Words like DeFi have become huge in recent years, owing to the evolution of financial technology since the introduction of bitcoin and blockchain back in 2008. Now that files can be transferred transparently and accessed by networks not bound to a central authority, areas from the stock exchange to lending platforms are changing.
However, blockchain isn’t without its drawbacks. Though decentralized, blockchain networks run at a far slower rate than centralized networks. Because files are encrypted and retain a full record of their existence, transferring those files can be costly in terms of time and energy.
Additionally, blockchain puts the power in the user’s hands—even if they’re unqualified. Existing structures use third-party companies to handle technical aspects of ledger maintenance, which mitigates the risk of user error. Blockchain, fully handing power to the sender, doesn’t have fail-safes to prevent mistakes.
Will big businesses hand over this type of power to their employees? It seems unlikely that third-party groups, paid well to deliver flawless work, will still have a place with companies handling billions in revenue each year—even if a blockchain network is in use.
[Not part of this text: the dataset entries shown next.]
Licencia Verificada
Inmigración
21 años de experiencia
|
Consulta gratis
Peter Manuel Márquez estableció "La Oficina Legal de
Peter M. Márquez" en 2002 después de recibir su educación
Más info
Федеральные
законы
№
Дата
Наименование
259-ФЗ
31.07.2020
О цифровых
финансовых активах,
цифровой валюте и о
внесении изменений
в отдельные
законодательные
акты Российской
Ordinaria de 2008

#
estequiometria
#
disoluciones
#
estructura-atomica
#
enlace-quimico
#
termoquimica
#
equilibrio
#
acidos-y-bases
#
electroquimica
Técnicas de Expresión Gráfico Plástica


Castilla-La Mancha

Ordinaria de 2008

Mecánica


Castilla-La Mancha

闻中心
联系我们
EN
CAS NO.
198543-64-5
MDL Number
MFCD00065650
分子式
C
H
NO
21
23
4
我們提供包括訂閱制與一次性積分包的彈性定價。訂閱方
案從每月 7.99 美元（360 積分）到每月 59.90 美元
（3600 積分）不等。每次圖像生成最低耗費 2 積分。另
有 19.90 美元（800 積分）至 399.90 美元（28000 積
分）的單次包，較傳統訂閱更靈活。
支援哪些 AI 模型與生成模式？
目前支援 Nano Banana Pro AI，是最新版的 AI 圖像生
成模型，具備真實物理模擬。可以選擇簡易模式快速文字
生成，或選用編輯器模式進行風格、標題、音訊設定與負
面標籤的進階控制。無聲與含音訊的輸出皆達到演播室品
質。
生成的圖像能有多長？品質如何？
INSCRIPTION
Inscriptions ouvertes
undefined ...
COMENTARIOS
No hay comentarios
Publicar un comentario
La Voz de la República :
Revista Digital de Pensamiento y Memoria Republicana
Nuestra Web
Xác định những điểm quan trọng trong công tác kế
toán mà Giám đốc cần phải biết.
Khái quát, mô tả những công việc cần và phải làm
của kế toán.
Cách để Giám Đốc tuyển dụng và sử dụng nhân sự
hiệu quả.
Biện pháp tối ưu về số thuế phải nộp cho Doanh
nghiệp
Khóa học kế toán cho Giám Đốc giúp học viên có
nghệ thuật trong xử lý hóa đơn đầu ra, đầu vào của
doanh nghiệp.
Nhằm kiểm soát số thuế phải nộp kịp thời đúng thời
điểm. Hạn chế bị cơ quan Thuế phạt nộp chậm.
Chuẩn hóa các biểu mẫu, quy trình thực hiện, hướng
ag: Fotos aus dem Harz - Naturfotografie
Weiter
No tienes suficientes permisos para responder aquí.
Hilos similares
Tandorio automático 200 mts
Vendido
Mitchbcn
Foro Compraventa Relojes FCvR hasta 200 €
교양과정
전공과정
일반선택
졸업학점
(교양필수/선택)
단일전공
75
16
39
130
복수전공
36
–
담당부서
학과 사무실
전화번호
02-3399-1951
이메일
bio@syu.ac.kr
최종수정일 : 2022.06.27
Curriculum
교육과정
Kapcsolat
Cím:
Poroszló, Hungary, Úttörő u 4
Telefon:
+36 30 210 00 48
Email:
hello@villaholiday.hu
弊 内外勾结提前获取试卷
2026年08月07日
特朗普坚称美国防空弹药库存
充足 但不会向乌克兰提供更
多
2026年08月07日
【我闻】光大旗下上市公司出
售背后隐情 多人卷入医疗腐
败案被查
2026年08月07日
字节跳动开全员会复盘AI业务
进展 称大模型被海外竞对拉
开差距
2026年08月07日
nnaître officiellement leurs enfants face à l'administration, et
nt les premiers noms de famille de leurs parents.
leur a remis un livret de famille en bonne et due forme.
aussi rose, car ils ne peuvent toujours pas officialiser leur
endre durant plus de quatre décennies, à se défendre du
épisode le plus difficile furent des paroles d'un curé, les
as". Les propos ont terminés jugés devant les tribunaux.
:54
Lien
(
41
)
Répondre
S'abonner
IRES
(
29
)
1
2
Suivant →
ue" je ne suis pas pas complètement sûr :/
To be fair, many huge corporations have already turned toward blockchain to improve their visibility—especially those working in finance. For example, Credit Suisse works with Paxos’ blockchain platform when settling US stock trades. JPMorgan Chase has also opted for a blockchain platform and even launched its own JP Coin crypto.
Santander, Western Union, and Citigroup have also pivoted toward blockchain to secure the billions of dollars that cross borders each year. Stock trading and hedge funds, as mentioned above, also benefit from the clean receipt that comes with every stock bought, sold, and traded.
Entertainment and Logistics
The future of blockchain is less clear beyond the fintech sector. For example, automated services could benefit greatly from a transparent ledger. Tracking and recording physical assets in complex industrial manufacturing work is painstaking and time-consuming work that would best fit a tamper-proof platform.
However, as with the NBA’s Top Shot NFT series, entertainment sectors may also want to cater to big-money clients who have opted for crypto. Looking ahead, larger groups like the NBA may not be responsible for delivering content to users.
Instead, blockchain would offer artists the opportunity to distribute their work directly to consumers. For example, a musician might not need Spotify to deliver their art. Not only would this increase revenue for artists, but it would also lessen the need for long-term contracts with aggregator groups.